Last week, Facebook founder Mark Zuckerberg bravely shared his and his wife’s experience with repeated miscarriages and, in doing so, helped countless people.
“The pain is so intense and the sense of grief is real,” a user named Jennifer shared. “Thank you for letting other couples know that they are not alone.”
Mark Zuckerberg and Priscilla Chan welcome new daughter
Personally, Zuckerberg’s post brought me back to a moment in 2003 when I lay on our couch in the aftermath of my own lost pregnancy.
I was 11 weeks pregnant with our third child, but unlike with those textbook-perfect pregnancies, this time, I’d started to bleed. An ultrasound showed a profile of a beautiful and perfect baby but without a beating heart. It was hard to let go, because except for the heart that didn’t move, this baby’s image looked just like the early ultrasounds of our first two beautiful daughters.
After the miscarriage, crying was one coping strategy, and it certainly helped. Care from my lovely, attentive husband was even better. As I lay on the couch, I thought of a third: to call all my friends who’d ever had miscarriages and talk to them.
And then I realized: That was most of my friends. I was in such good company. One of my best friends from college had a miscarriage. So had my sister. A writer and an editor and a producer at CNN had all lost pregnancies. Calling them, one after another, in rapid succession on that couch made me feel so much better.
Zuckerberg, the creator of the biggest social network on the Internet, knows this truth: There is such strength and comfort in hearing from people who have walked your path before you. They can console you, and they can teach you. I’ve been struck time and again in my reporting by how much people learn from others who are even just a little more experienced than they are with whatever health struggle they’re facing, whether it’s a cancer diagnosis, a child with a serious health problem or a miscarriage.
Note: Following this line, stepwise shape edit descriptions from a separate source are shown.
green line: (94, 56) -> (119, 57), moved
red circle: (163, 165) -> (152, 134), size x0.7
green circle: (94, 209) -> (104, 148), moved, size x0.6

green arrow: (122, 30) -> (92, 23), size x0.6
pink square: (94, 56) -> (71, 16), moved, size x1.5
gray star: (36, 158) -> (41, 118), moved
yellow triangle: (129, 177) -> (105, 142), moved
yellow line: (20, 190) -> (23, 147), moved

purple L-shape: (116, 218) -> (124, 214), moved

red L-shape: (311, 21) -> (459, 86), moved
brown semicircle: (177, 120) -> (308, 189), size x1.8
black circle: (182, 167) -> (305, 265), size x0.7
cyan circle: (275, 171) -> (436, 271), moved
We were fortunate that my miscarriage was never repeated. Three months after losing that baby, I became pregnant with our third daughter and two years later with our fourth. Whenever we look at our brood, we feel so blessed.
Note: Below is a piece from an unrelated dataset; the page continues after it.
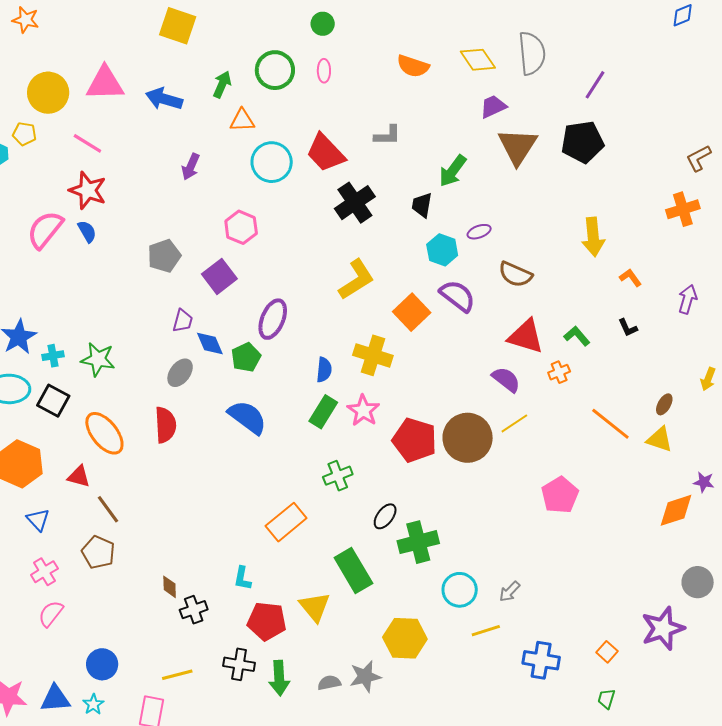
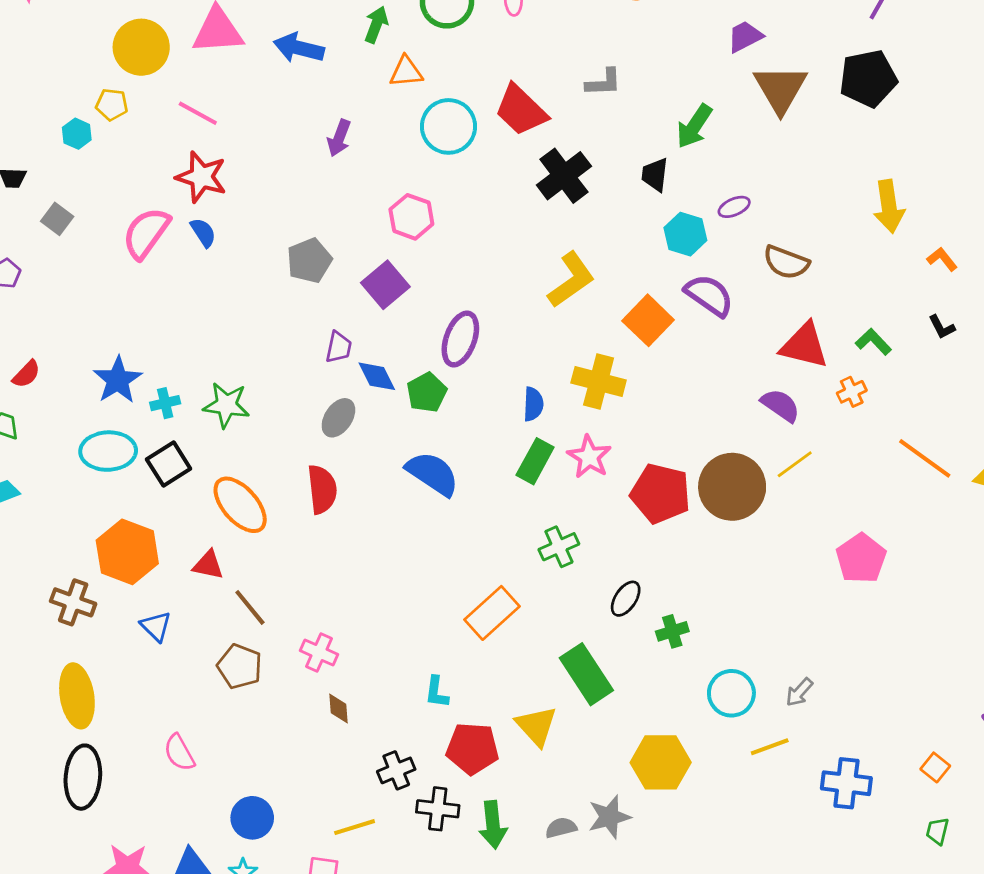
black square: (53, 401) -> (169, 464), turned 32
green cross: (418, 542) -> (672, 631), size x0.6
pink cross: (44, 572) -> (319, 652), moved, turned -32
black cross: (194, 610) -> (396, 770), moved
pink semicircle: (51, 614) -> (179, 753), turned -64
Some women like Zuckerberg’s wife, Priscilla Chan, suffer multiple miscarriages, which is much, much more challenging and heartbreaking, and probably much harder to share with others. As Zuckerberg points out, “You worry your problems will distance you or reflect upon you – as if you’re defective or did something to cause this. So you struggle on your own.”
That’s why it’s so important that people do reach out to each other for help. A few years ago, I wrote an Empowered Patient story about Melissa Arnold, a Texas woman who lost five babies in less than three years. She might have continued losing babies if she hadn’t reached out to a woman she didn’t know: Darci Klein, a mom in Massachusetts who wrote a book, “To Full Term,” about her triumph over pregnancy loss.
Arnold’s doctors had advised that her pregnancy losses were just a fluke – just “nature’s way” – and that she should keep on trying to get pregnant. Unfortunately, this is an all-too-common response from doctors when a woman has multiple miscarriages. Instead, medical professionals should consider that the woman may have an underlying health problem. Klein encouraged Arnold to to seek testing, and she learned that she had a genetic mutation. After being treated with baby aspirin to prevent clotting, Arnold went on to have a full-term pregnancy.
I’ve seen it time and time again: the cancer patient who learns of a new treatment not from her doctor but from another patient online; the parents of a baby with a heart defect who find the best surgeon from a Facebook group; the patient with a rare disease who gets the name of a leading expert from another patient. Reaching out isn’t just something to do to make you feel better; it can actually help solve your problem.
Thanks to the networks that Zuckerberg and others have created, there’s no need to struggle on your own. Or as in my case, with a very common problem such as one-time pregnancy loss, your community is immediately apparent. You don’t even need a computer. Either way, there is almost assuredly someone else who’s suffered as you have but is smarter for having already made the journey.